§ **PROBLEM**: Pull out every line with the word "Sagardotarako" from the entries below.

*** RECORDS FOR PROCESSING ***

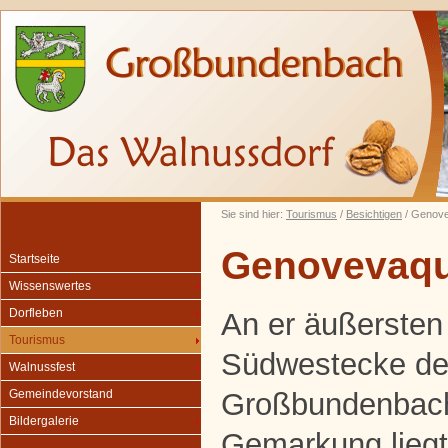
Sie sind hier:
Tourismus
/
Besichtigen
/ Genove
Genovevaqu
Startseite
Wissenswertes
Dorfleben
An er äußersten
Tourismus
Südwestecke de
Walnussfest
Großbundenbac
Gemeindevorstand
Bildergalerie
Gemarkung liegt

*** End of RECORDS FOR PROCESSING ***
*** RECORDS FOR PROCESSING ***

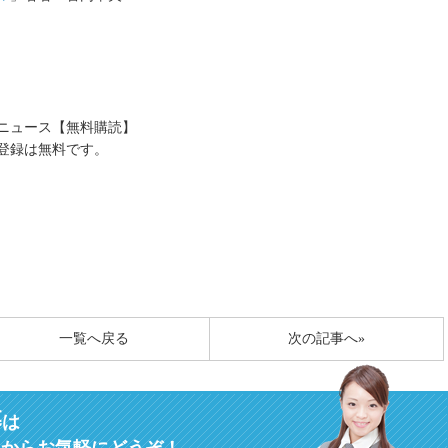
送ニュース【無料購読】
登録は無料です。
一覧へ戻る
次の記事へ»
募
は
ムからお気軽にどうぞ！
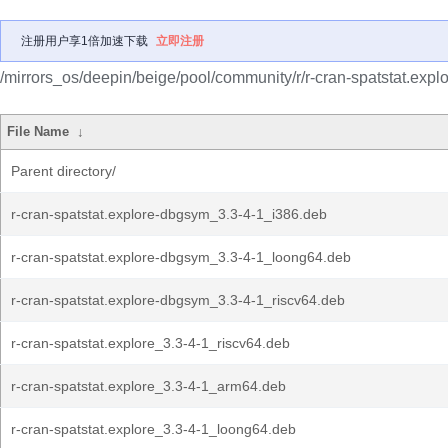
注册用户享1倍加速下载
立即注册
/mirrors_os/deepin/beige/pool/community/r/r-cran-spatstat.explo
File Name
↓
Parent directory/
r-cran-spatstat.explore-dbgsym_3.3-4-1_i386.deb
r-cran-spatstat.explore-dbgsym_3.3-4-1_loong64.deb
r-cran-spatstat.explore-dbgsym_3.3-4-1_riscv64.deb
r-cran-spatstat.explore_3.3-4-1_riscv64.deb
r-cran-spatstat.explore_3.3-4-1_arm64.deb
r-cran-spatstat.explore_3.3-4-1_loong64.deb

*** End of RECORDS FOR PROCESSING ***
*** RECORDS FOR PROCESSING ***

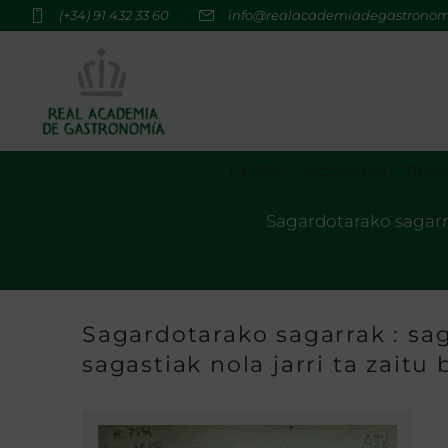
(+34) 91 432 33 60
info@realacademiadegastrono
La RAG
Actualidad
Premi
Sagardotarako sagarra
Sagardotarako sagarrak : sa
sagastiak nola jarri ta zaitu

*** End of RECORDS FOR PROCESSING ***

§ **ANSWER TO THIS PROBLEM**:
Sagardotarako sagarra
Sagardotarako sagarrak : sa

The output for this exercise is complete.